Speaking on CNBC’s Closing Bell Overtime on Tuesday, Saylor noted that corporate adoption of Bitcoin, combined with steady purchases by large exchange-traded fund (ETF) funds on behalf of institutional investors, is absorbing nearly all of the available supply.
“Companies that are embracing Bitcoin are buying even more than what miners are producing,” Saylor explained, “which is putting upward pressure on the price.”

On average, miners generate about 900 Bitcoin per day, according to Bitbo. However, a report from financial services firm River, released earlier this month, found that businesses are purchasing 1,755 Bitcoin per day in 2025, while ETFs are acquiring an additional 1,430 per day on average.

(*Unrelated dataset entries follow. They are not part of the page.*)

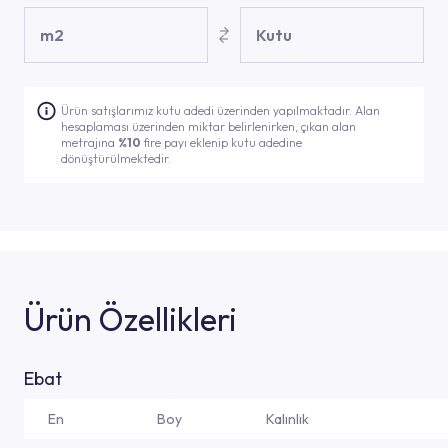
m2
Kutu
Ürün satışlarımız kutu adedi üzerinden yapılmaktadır. Alan
hesaplaması üzerinden miktar belirlenirken, çıkan alan
metrajına
%10
fire payı eklenip kutu adedine
dönüştürülmektedir.
Ürün Özellikleri
Ebat
En
Boy
Kalınlık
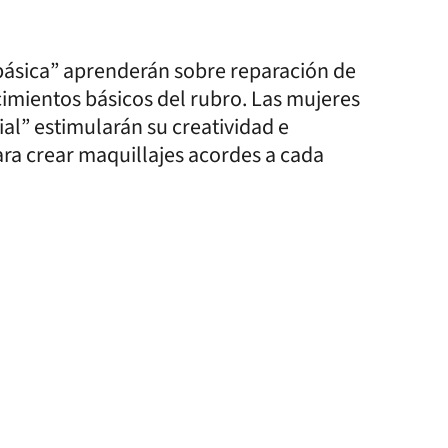
 básica” aprenderán sobre reparación de
cimientos básicos del rubro. Las mujeres
al” estimularán su creatividad e
para crear maquillajes acordes a cada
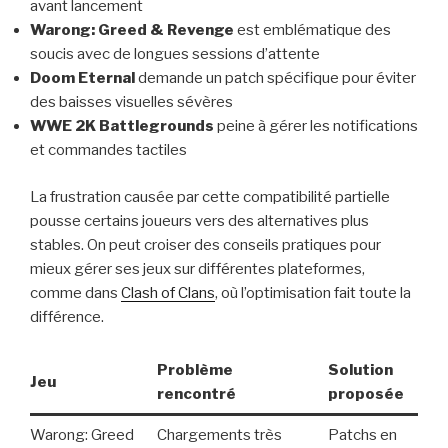
avant lancement
Warong: Greed & Revenge
est emblématique des
soucis avec de longues sessions d’attente
Doom Eternal
demande un patch spécifique pour éviter
des baisses visuelles sévères
WWE 2K Battlegrounds
peine à gérer les notifications
et commandes tactiles
La frustration causée par cette compatibilité partielle
pousse certains joueurs vers des alternatives plus
stables. On peut croiser des conseils pratiques pour
mieux gérer ses jeux sur différentes plateformes,
comme dans
Clash of Clans
, où l’optimisation fait toute la
différence.
Problème
Solution
Jeu
rencontré
proposée
Warong: Greed
Chargements très
Patchs en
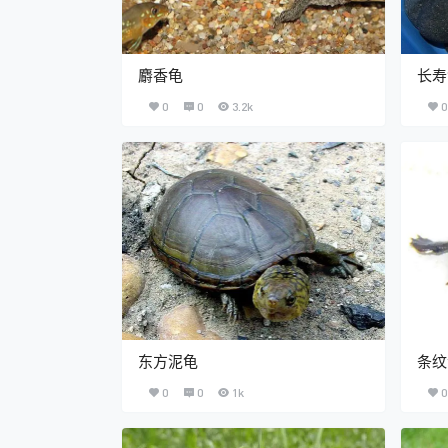
麝香龟
长寿
0
0
3.2k
0
东方泥龟
条纹
0
0
1k
0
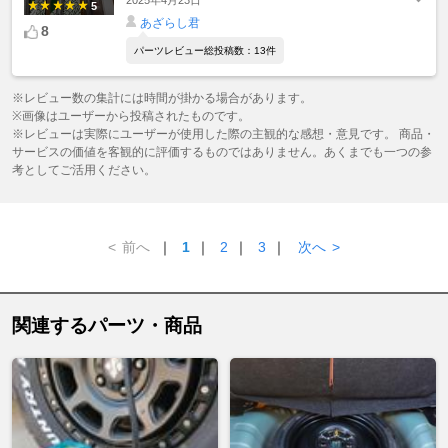
2025年4月23日
5
あざらし君
8
パーツレビュー総投稿数：13件
※レビュー数の集計には時間が掛かる場合があります。
※画像はユーザーから投稿されたものです。
※レビューは実際にユーザーが使用した際の主観的な感想・意見です。 商品・
サービスの価値を客観的に評価するものではありません。あくまでも一つの参
考としてご活用ください。
<
前へ
｜
1
｜
2
｜
3
｜
次へ
>
関連するパーツ・商品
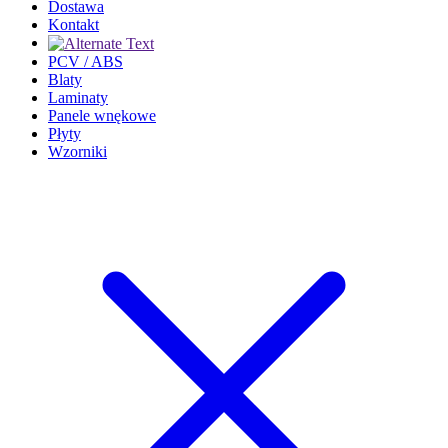
Dostawa
Kontakt
PCV / ABS
Blaty
Laminaty
Panele wnękowe
Płyty
Wzorniki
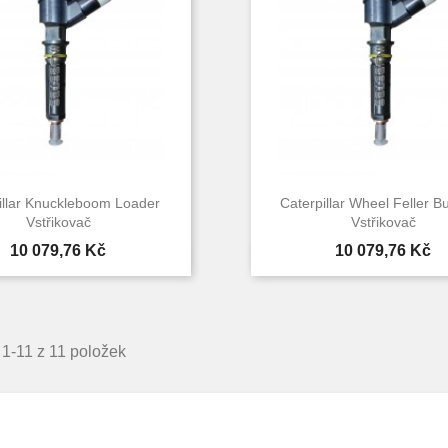
illar Knuckleboom Loader
Caterpillar Wheel Feller B
Vstřikovač
Vstřikovač
Cena
Cena
10 079,76 Kč
10 079,76 Kč


Rychlý náhled
Rychlý náhle
1-11 z 11 položek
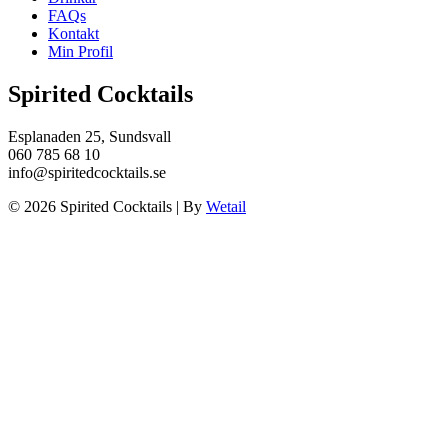
FAQs
Kontakt
Min Profil
Spirited Cocktails
Esplanaden 25, Sundsvall
060 785 68 10
info@spiritedcocktails.se
© 2026 Spirited Cocktails
|
By
Wetail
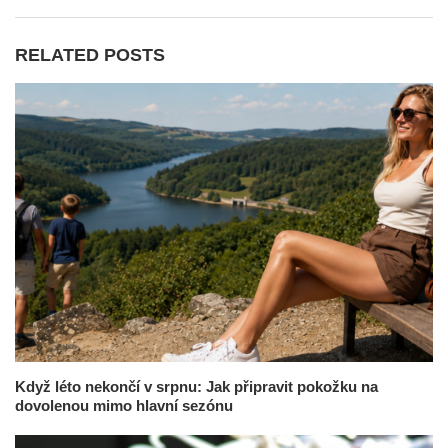
RELATED POSTS
Když léto nekončí v srpnu: Jak připravit pokožku na
dovolenou mimo hlavní sezónu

Buy pressure expected to lift Bitcoin price
Over the past 24 hours, Bitcoin has been trading between $111,369 and $113,301, with its seven-day range spanning $111,658 to $117,851, according to CoinGecko. On Monday, traders faced nearly $2 billion in liquidations during one of the year’s largest market sell-offs, which analysts attributed to technical factors rather than weakening fundamentals.
“I think that as we work through the resistance of late and some macro headwinds, we’ll actually see Bitcoin start to move up smartly again toward the end of the year,” Saylor said.
Corporate Bitcoin purchases strengthen public companies
Saylor explained that companies buying Bitcoin fall into two main categories. The first includes operating companies that might otherwise return capital to shareholders via dividends and buybacks but instead use Bitcoin as a treasury reserve asset.
Bitbo tracks at least 145 companies that have added Bitcoin to their balance sheets, including Strategy, which holds 638,985 BTC.
“That actually improves their capital structure. It strengthens those companies. There’s a lot of those,” Saylor noted.
“True” treasury companies are leveraging Bitcoin
The second category consists of “true treasury companies” that are actively capitalizing on Bitcoin.
“The world ran on gold-backed credit for 300 years. The world’s going to run on digital gold-backed credit for the next 300 years. So treasury companies are holding digital capital and creating digital credit instruments,” Saylor said.
“And there’s of course, a huge demand for equity and credit instruments and traditional capital markets, Bitcoin is emerging as the ideal form of digital capital to back those instruments.”